Agnostic Notes on Regression Adjustments to Experimental data: Reexamining Freedman’s Critique

In the usual set up of estimating average causal effect in a randomized experiment, Freedman criticized using OLS coefficient of treatment as an estimate when regressing observed outcome on treatment and covariates. To reiterate, based on Neyman’s model, we assume there are n subjects (finite population of interest), assignment (Z) is the only source of randomness, covariates (X), potential outcomes Y(1) and Y(0) are fixed, observed outcomes (Y) are random because they depend on assignment.

Lin overall agrees that just because you have random assignment does not mean you will automatically get necessarily better estimates if you regress with covariates but shows that including a full interaction term will make the estimate at least as good as the two popular ones, ATEunadf (simple difference in means, not considering covariates) and ATEadf (regressing outcome on covariates all at once). In short, Lin’s proposal is to add the interaction term: under the same regularity conditions, OLS adjustment will not 'worsen’ efficiency (as contended by Freedman), Hubert White error estimate is still consistent and asymptotically normal (regardless of whether the interaction term is included) and finally the bias of ATEinteract tends to zero with large enough sample sizes. He creates an intuitive explanation by drawing an analogy between survey sampling and randomised experiments. To summarise, Lin’s main point is that little needs to be changed in the conventional finite population inference to address freedman’s criticism.

Lin’s argument as to why we should include covariates is by analogising the estimation of a population mean. Intuitively, suppose you want to predict the mean of a population Y, but you only have a sample, say, Ys. But you have the whole population of some covariate, say X, where X is something that may or may not have correlation with Y. Mean(YS) will be unbiased but will ignore this correlation. A 'better’ estimate would incorporate this association (or lack thereof): estimating the population mean by including the sample mean, but also the covariate X, whose association with Y we can estimate from the sample.

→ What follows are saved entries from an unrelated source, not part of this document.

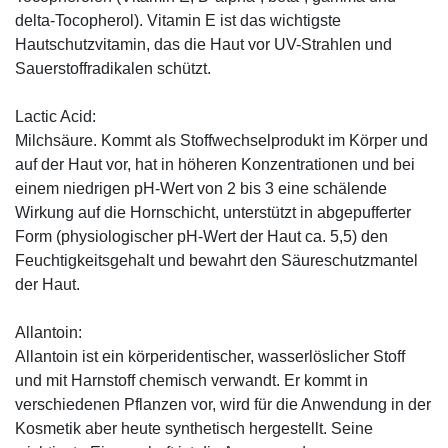
delta-Tocopherol). Vitamin E ist das wichtigste
Hautschutzvitamin, das die Haut vor UV-Strahlen und
Sauerstoffradikalen schützt.
Lactic Acid:
Milchsäure. Kommt als Stoffwechselprodukt im Körper und
auf der Haut vor, hat in höheren Konzentrationen und bei
einem niedrigen pH-Wert von 2 bis 3 eine schälende
Wirkung auf die Hornschicht, unterstützt in abgepufferter
Form (physiologischer pH-Wert der Haut ca. 5,5) den
Feuchtigkeitsgehalt und bewahrt den Säureschutzmantel
der Haut.
Allantoin:
Allantoin ist ein körperidentischer, wasserlöslicher Stoff
und mit Harnstoff chemisch verwandt. Er kommt in
verschiedenen Pflanzen vor, wird für die Anwendung in der
Kosmetik aber heute synthetisch hergestellt. Seine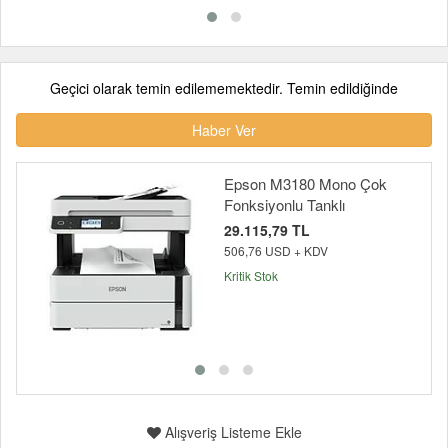
Geçici olarak temin edilememektedir. Temin edildiğinde
Haber Ver
Epson M3180 Mono Çok
Fonksiyonlu Tanklı
29.115,79 TL
506,76 USD + KDV
Kritik Stok
Alışveriş Listeme Ekle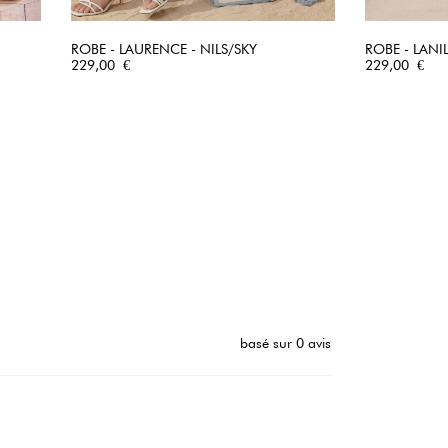
ROBE - LAURENCE - NILS/SKY
ROBE - LANI
Prix
APERÇU RAPIDE
Prix
229,00 €
229,00 €
basé sur 0 avis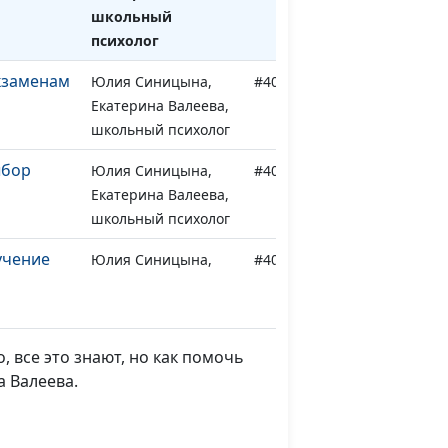
школьный
психолог
кзаменам
Юлия Синицына,
#402
Екатерина Валеева,
школьный психолог
ыбор
Юлия Синицына,
#401
Екатерина Валеева,
школьный психолог
учение
Юлия Синицына,
#400
Екатерина Валеева,
школьный психолог
Юлия Синицына,
#399
 все это знают, но как помочь
Екатерина Валеева,
 Валеева.
школьный психолог
ание
Юлия Синицына,
#398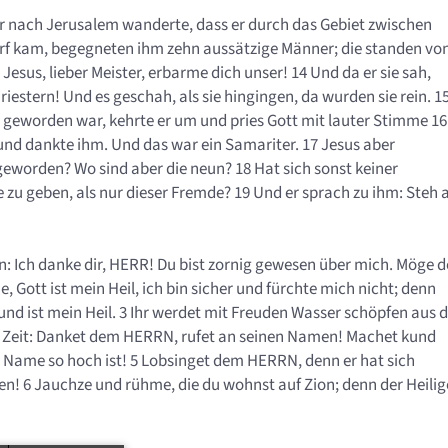
er nach Jerusalem wanderte, dass er durch das Gebiet zwischen
Dorf kam, begegneten ihm zehn aussätzige Männer; die standen vo
esus, lieber Meister, erbarme dich unser! 14 Und da er sie sah,
riestern! Und es geschah, als sie hingingen, da wurden sie rein. 1
nd geworden war, kehrte er um und pries Gott mit lauter Stimme 16
 und dankte ihm. Und das war ein Samariter. 17 Jesus aber
geworden? Wo sind aber die neun? 18 Hat sich sonst keiner
zu geben, als nur dieser Fremde? 19 Und er sprach zu ihm: Steh a
gen: Ich danke dir, HERR! Du bist zornig gewesen über mich. Möge d
, Gott ist mein Heil, ich bin sicher und fürchte mich nicht; denn
nd ist mein Heil. 3 Ihr werdet mit Freuden Wasser schöpfen aus 
er Zeit: Danket dem HERRN, rufet an seinen Namen! Machet kund
in Name so hoch ist! 5 Lobsinget dem HERRN, denn er hat sich
den! 6 Jauchze und rühme, die du wohnst auf Zion; denn der Heilig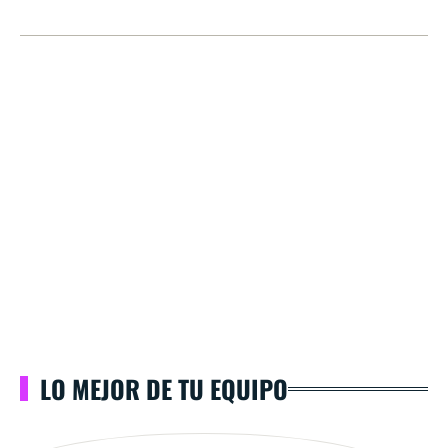
LO MEJOR DE TU EQUIPO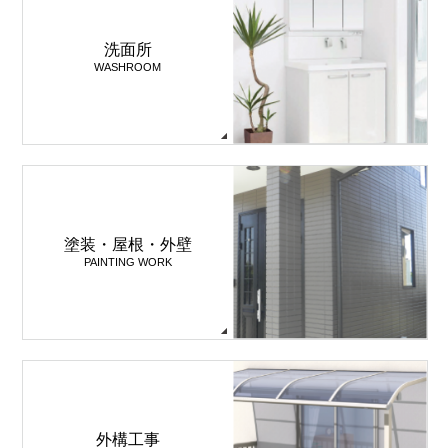
洗面所
WASHROOM
塗装・屋根・外壁
PAINTING WORK
外構工事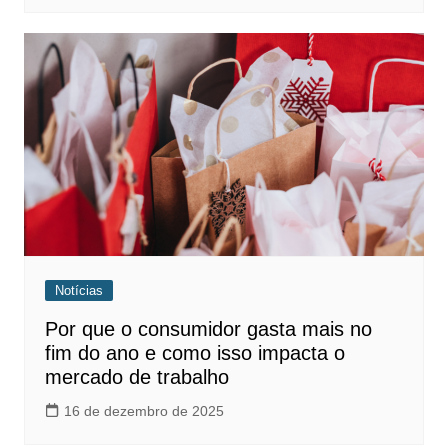
Notícias
Por que o consumidor gasta mais no
fim do ano e como isso impacta o
mercado de trabalho
16 de dezembro de 2025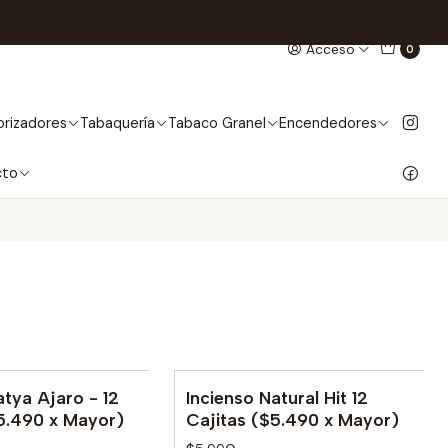
Acceso
0
rizadores
Tabaquería
Tabaco Granel
Encendedores
cto
atya Ajaro - 12
Incienso Natural Hit 12
le
5.490 x Mayor)
Cajitas ($5.490 x Mayor)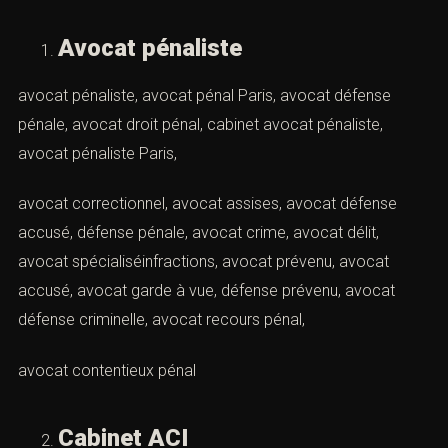
Avocat pénaliste
avocat pénaliste, avocat pénal Paris, avocat défense
pénale, avocat droit pénal, cabinet avocat pénaliste,
avocat pénaliste Paris,
avocat correctionnel, avocat assises, avocat défense
accusé, défense pénale, avocat crime, avocat délit,
avocat spécialiséinfractions, avocat prévenu, avocat
accusé, avocat garde à vue, défense prévenu, avocat
défense criminelle, avocat recours pénal,
avocat contentieux pénal
Cabinet ACI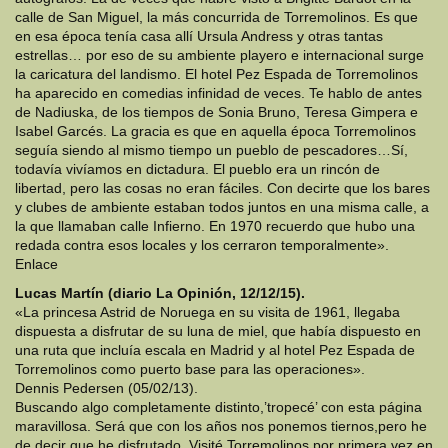
calle de San Miguel, la más concurrida de Torremolinos. Es que
en esa época tenía casa allí Ursula Andress y otras tantas
estrellas… por eso de su ambiente playero e internacional surge
la caricatura del landismo. El hotel Pez Espada de Torremolinos
ha aparecido en comedias infinidad de veces. Te hablo de antes
de Nadiuska, de los tiempos de Sonia Bruno, Teresa Gimpera e
Isabel Garcés. La gracia es que en aquella época Torremolinos
seguía siendo al mismo tiempo un pueblo de pescadores…Sí,
todavía vivíamos en dictadura. El pueblo era un rincón de
libertad, pero las cosas no eran fáciles. Con decirte que los bares
y clubes de ambiente estaban todos juntos en una misma calle, a
la que llamaban calle Infierno. En 1970 recuerdo que hubo una
redada contra esos locales y los cerraron temporalmente».
Enlace
Lucas Martín (diario La Opinión, 12/12/15).
«La princesa Astrid de Noruega en su visita de 1961, llegaba
dispuesta a disfrutar de su luna de miel, que había dispuesto en
una ruta que incluía escala en Madrid y al hotel Pez Espada de
Torremolinos como puerto base para las operaciones».
Dennis Pedersen (05/02/13).
Buscando algo completamente distinto,’tropecé’ con esta página
maravillosa. Será que con los años nos ponemos tiernos,pero he
de decir que he disfrutado. Visité Torremolinos por primera vez en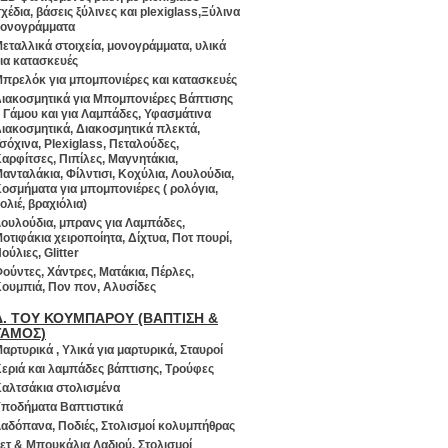
χέδια, βάσεις ξύλινες και plexiglass,Ξύλινα
ονογράμματα
εταλλικά στοιχεία, μονογράμματα, υλικά
ια κατασκευές
πρελόκ για μπομπονιέρες και κατασκευές
ιακοσμητικά για Μπομπονιέρες Βάπτισης
 Γάμου και για Λαμπάδες, Υφασμάτινα
ιακοσμητικά, Διακοσμητικά πλεκτά,
σόχινα, Plexiglass, Πεταλούδες,
αρφίτσες, Πιπίλες, Μαγνητάκια,
ανταλάκια, Φίλντισι, Κοχύλια, Λουλούδια,
οσμήματα για μπομπονιέρες ( ρολόγια,
ολιέ, βραχιόλια)
ουλούδια, μπρανς για Λαμπάδες,
οτιφάκια χειροποίητα, Δίχτυα, Ποτ πουρί,
ούλιες, Glitter
ούντες, Χάντρες, Ματάκια, Πέρλες,
ουμπιά, Πον πον, Αλυσίδες
Δ. ΤΟΥ ΚΟΥΜΠΑΡΟΥ (ΒΑΠΤΙΣΗ &
ΓΑΜΟΣ)
αρτυρικά , Υλικά για μαρτυρικά, Σταυροί
εριά και λαμπάδες βάπτισης, Τρούφες
αλτσάκια στολισμένα
ποδήματα Βαπτιστικά
αδόπανα, Ποδιές, Στολισμοί κολυμπήθρας
ετ & Μπουκάλια Λαδιού, Στολισμοί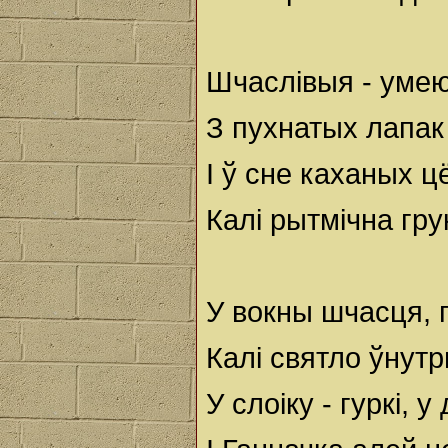
Шчаслівыя - уме
З пухнатых лапак
І ў сне каханых 
Калі рытмічна гру
У вокны шчасця, 
Калі святло ўнутр
У слоіку - гуркі, 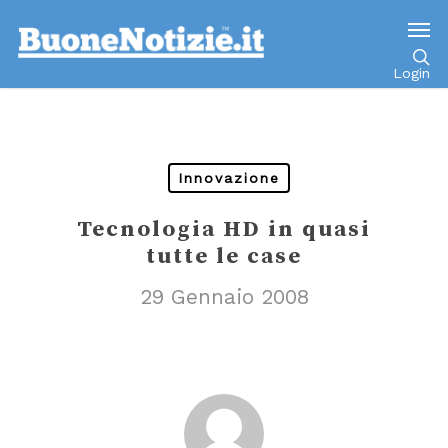
Go to mobile version
Login
Innovazione
Tecnologia HD in quasi
tutte le case
29 Gennaio 2008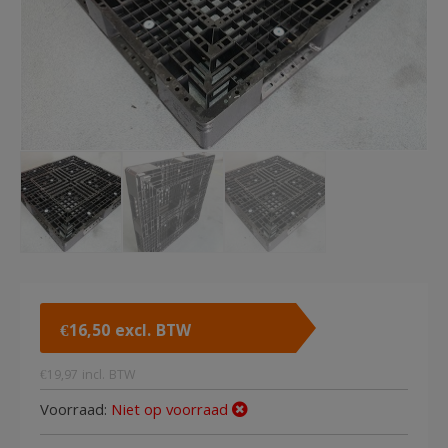
€
16,50
excl. BTW
€
19,97
incl. BTW
Voorraad:
Niet op voorraad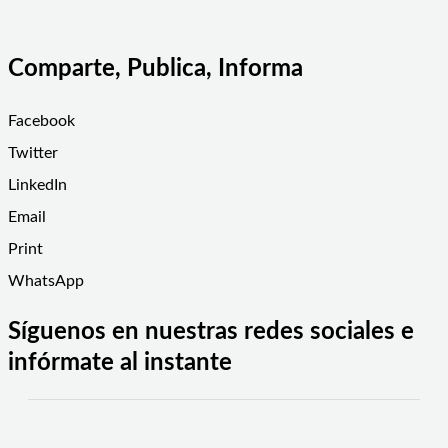
Comparte, Publica, Informa
Facebook
Twitter
LinkedIn
Email
Print
WhatsApp
Síguenos en nuestras redes sociales e
infórmate al instante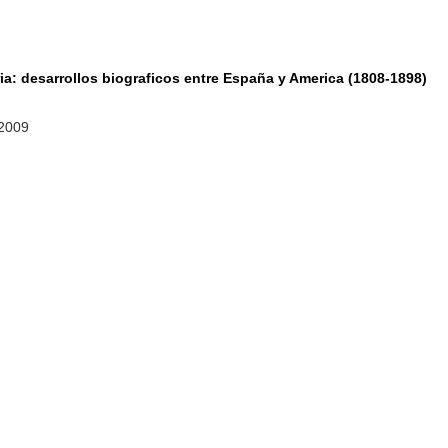
ria: desarrollos biograficos entre España y America (1808-1898)
 2009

So the respective argument for randomized experiment is that we have data (covariates) for the entire population (N) so including it to estimate ATE will not worsen the estimate. If there is no association between Y and X, the estimate will just boil down to ATEadj. If there is, ATEinteract will have lower variance because it 'adjusts’ the estimate by giving more importance to the group with fewer units, because this group will have a mean estimate that more biased than the group with more units. Note that if the groups have equal units, then even under ATEadj, the 'overestimation’ and 'underestimation’ will cancel out, leading to the same estimate as ATEinteract.

This naturally explains Lin’s argument for separate regression because for the treatment group, we consider total population to be n and to get average treatment effect we consider it to be a sample mean of n1 units - for control we consider a sample mean of n0 units. We estimate the means of Y(1) and Y(0) separately, and then estimate ATE. If the covariates have exact opposite correlation, ATEinteract reduces to ATEunadj - (the differences cancel out), if not, ATEinteract has lower variance. Note that ATEunadj is a specific case of ATEinteract, if we consider ATEinteract to be the difference of two 'fixed slope’ regression estimators, in which case ATEunadj places a value of zero in the scaling factor.

Lin further argues and demonstrates that Freedman’s contention that the OLS error estimate is inconsistent can be addressed by using the Hubert White error instead: This estimate is also agnostic, meaning that it shows nice asymptotic properties even if the regression model is incorrect. Intuitively, ATEinteract has standard error which includes the variance in Y(1) and Y(0) unexplained by the covariates but 'inversely’ scaled. This also leads to a discussion of an intrinsic parallel between Lin’s estimator and a weighted OLS of Y on X and Z with these 'inverse’ scales as weight.

The difference between variances of ATEinteract and ATEadj can be thought of as the 'paired variance' - 'how better the OLS coefficients are when regression is done separately' - whereas the difference between variances of ATEinteract and ATEunadj can be thought of as 'pooled variance’ - 'how much of Y the covariates are able to explain’.

Lastly, it is also notable that in case the covariate is categorical, ATEinteract gives the same estimate as ATEstra, that is, post-stratification ATE.